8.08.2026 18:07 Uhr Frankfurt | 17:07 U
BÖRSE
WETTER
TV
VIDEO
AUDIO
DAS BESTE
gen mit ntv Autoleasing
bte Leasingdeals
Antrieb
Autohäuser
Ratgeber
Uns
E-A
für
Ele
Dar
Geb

+ + + + +

Your assignment: Retype all of the material above. Do not alter a single word.

Your solution:
8.08.2026 18:07 Uhr Frankfurt | 17:07 U
BÖRSE
WETTER
TV
VIDEO
AUDIO
DAS BESTE
gen mit ntv Autoleasing
bte Leasingdeals
Antrieb
Autohäuser
Ratgeber
Uns
E-A
für
Ele
Dar
Geb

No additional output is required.